Unfortunately, according to a paper from Knutson and Sacchet, hundreds of research papers on this circuit may be unintentionally biased. When the labs processed their fMRI findings, many used a one-size-fits-all strategy that skewed which regions of the brain appeared to be activating.

"I honestly think most people want good data," said Knutson. "I'm excited that we can make this kind of research more rigorous."

The paper appeared in the journal NeuroImage.

Too much smoothing

Functional magnetic resonance imaging measures changes in blood flow in the brain. It's a powerful tool, but the signal fMRI actually detects – the result of the magnetic differences between oxygenated and deoxygenated blood – is noisy.

Researchers need to statistically process the data in order to make the resulting data interpretable. One of the most common approaches is known as "spatial smoothing," which involves averaging the activity of each brain region with that of its neighbors.

But fMRI has only been in use since the mid-1990s. Many of the most common analyses in use today are holdovers from older, lower-resolution types of imaging and seem to have some undesired effects on the finer-grained signals fMRI can provide.

Knutson and Sacchet found that when researchers process fMRI data with a traditional "smoothing kernel" of 8mm, they end up averaging their images over too large an area. Activity in smaller brain structures can then be overlooked, or even shifted to areas that receive more blood flow and where the blood oxygenation level-dependent signal is stronger.

"It might seem strange that a systematic bias like that could bias the whole field," Knutson said. "But if half the people use 8mm and half use 4mm, you might end up with very different results, and it could add up."

Reward structure

These statistical pitfalls are particularly glaring when studying the small, structurally complex nucleus accumbens.

Findings from the Knutson Lab, which has been using the smaller, 4mm smoothing kernel for years, suggest that different parts of the nucleus accumbens have different functions. The forward portion seems to distinguish between positive or negative stimuli, reacting specifically to rewards. Meanwhile, the rear section responds more to the intensity of the motivation.

While some other labs have corroborated this finding, others only found activation in the rear half of the structure.

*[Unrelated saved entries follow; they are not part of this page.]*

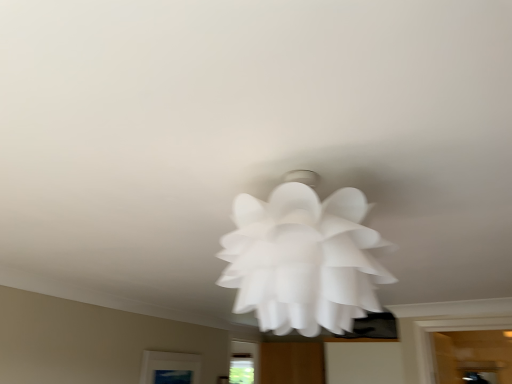 Question: Considering the positions of matte glass window at lower center and white paper flower at center in the image, is matte glass window at lower center bigger or smaller than white paper flower at center?

Choices:
 (A) small
 (B) big

Answer: (A)

Question: In terms of height, does matte glass window at lower center look taller or shorter compared to white paper flower at center?

Choices:
 (A) short
 (B) tall

Answer: (A)

Question: Is point (190, 360) closer or farther from the camera than point (276, 215)?

Choices:
 (A) farther
 (B) closer

Answer: (A)

Question: Relative to matte glass window at lower center, is white paper flower at center in front or behind?

Choices:
 (A) front
 (B) behind

Answer: (A)

Question: Considering the positions of point (349, 244) and point (178, 352), is point (349, 244) closer or farther from the camera than point (178, 352)?

Choices:
 (A) closer
 (B) farther

Answer: (A)

Question: From the image's perspective, is white paper flower at center positioned above or below matte glass window at lower center?

Choices:
 (A) above
 (B) below

Answer: (A)

Question: In terms of size, does white paper flower at center appear bigger or smaller than matte glass window at lower center?

Choices:
 (A) small
 (B) big

Answer: (B)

These contradictory findings now appear to have been skewed. Because the back of the nucleus accumbens is larger and surrounded by more blood-infused gray matter than the front, the smoothing step made it appear as if all the nucleus accumbens' activity originated far to the rear.

A collaborator in Germany already has taken the paper's advice, Sacchet said. "She had a colleague reanalyze her data and found the same thing we found."

Knutson emphasized that the research paper doesn't mean "the methods are bunk." Simply improving the way scientists process signals can enhance their ability to locate specific brain functions.

"There may be a debate, but you can resolve that debate with data," he said.